◆ Records for the task
——

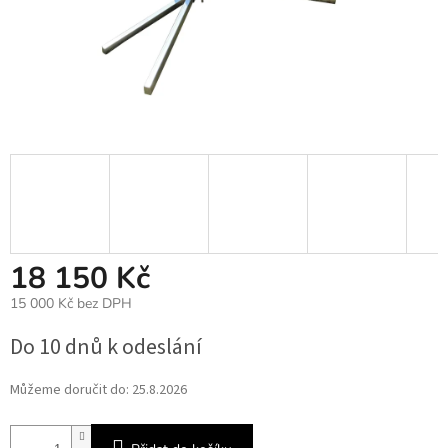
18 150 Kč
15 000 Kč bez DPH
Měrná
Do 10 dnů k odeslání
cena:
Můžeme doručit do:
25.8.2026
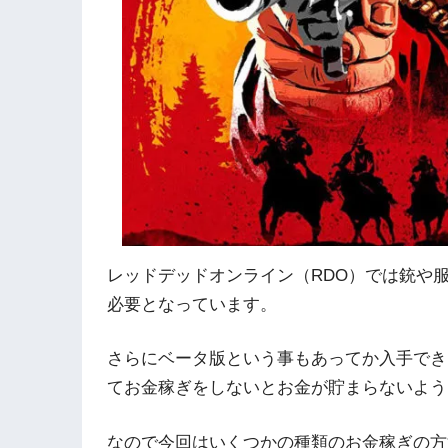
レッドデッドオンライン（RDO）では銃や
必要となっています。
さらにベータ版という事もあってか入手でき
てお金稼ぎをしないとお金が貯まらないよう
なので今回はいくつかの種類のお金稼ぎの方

——

◆ Exercise
Output the entries exactly as they appear, with no pictures included.

◆ Result of this task
18 150 Kč
15 000 Kč bez DPH
Měrná
Do 10 dnů k odeslání
cena:
Můžeme doručit do:
25.8.2026
レッドデッドオンライン（RDO）では銃や
必要となっています。
さらにベータ版という事もあってか入手でき
てお金稼ぎをしないとお金が貯まらないよう
なので今回はいくつかの種類のお金稼ぎの方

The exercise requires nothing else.